Researchers hope that by investigating the effectiveness of these different therapies across diverse populations, diabetes medicines can be better personalized for each individual with type 2 diabetes. Understanding how these therapies compare in reducing A1C, preventing microvascular and macrovascular complications, and improving quality of life can help people with diabetes and their healthcare professionals make more informed treatment decisions. In addition, this trial is about progressing to new therapies at the right time in addition to metformin. GRADE started recruiting in 2013 and finished data collection in 2021 – we are eager to see more results of the GRADE Study, particularly in the CGM sub-study.
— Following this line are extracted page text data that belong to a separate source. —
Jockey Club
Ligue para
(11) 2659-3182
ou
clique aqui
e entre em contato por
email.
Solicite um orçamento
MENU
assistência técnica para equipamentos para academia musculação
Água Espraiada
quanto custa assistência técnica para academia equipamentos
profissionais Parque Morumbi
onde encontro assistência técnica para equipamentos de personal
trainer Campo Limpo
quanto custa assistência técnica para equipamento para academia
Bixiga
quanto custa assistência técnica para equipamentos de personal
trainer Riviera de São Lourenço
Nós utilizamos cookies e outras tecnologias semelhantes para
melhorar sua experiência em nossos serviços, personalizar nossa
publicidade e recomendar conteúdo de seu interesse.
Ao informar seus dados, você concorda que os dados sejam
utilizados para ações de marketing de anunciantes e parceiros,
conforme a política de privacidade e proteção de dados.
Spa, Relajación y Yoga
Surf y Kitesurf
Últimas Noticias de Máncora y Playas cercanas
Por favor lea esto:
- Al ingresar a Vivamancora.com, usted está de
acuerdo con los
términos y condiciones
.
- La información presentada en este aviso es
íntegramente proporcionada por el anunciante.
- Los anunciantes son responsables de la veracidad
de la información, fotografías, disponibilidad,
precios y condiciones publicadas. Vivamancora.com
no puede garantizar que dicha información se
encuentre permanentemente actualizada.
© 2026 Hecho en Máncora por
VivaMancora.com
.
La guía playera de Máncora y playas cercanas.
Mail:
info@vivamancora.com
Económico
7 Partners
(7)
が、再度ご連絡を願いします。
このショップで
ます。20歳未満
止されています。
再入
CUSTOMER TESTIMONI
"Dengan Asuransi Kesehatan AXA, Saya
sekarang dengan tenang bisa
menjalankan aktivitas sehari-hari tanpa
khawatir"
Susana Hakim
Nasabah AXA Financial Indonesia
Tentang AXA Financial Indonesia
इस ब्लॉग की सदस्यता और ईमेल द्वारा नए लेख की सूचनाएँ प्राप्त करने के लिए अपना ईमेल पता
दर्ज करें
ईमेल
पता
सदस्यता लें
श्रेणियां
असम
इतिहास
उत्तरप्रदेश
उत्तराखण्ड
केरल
New Diabetes Medications Show Dramatic Weight Loss and A1C Reductions
One of the stars of the show at this year’s ADA Scientific Sessions was a whole host of drugs, headlined by semaglutide (which you may know by its brand names Ozempic, Rybelsus, or its new name Wegovy which was just approved as a weight loss drug) that have led to truly dramatic weight loss and A1C reductions. Read more on semaglutide, and newer drugs tirzepatide, cotadutide, and efpeglenatide below.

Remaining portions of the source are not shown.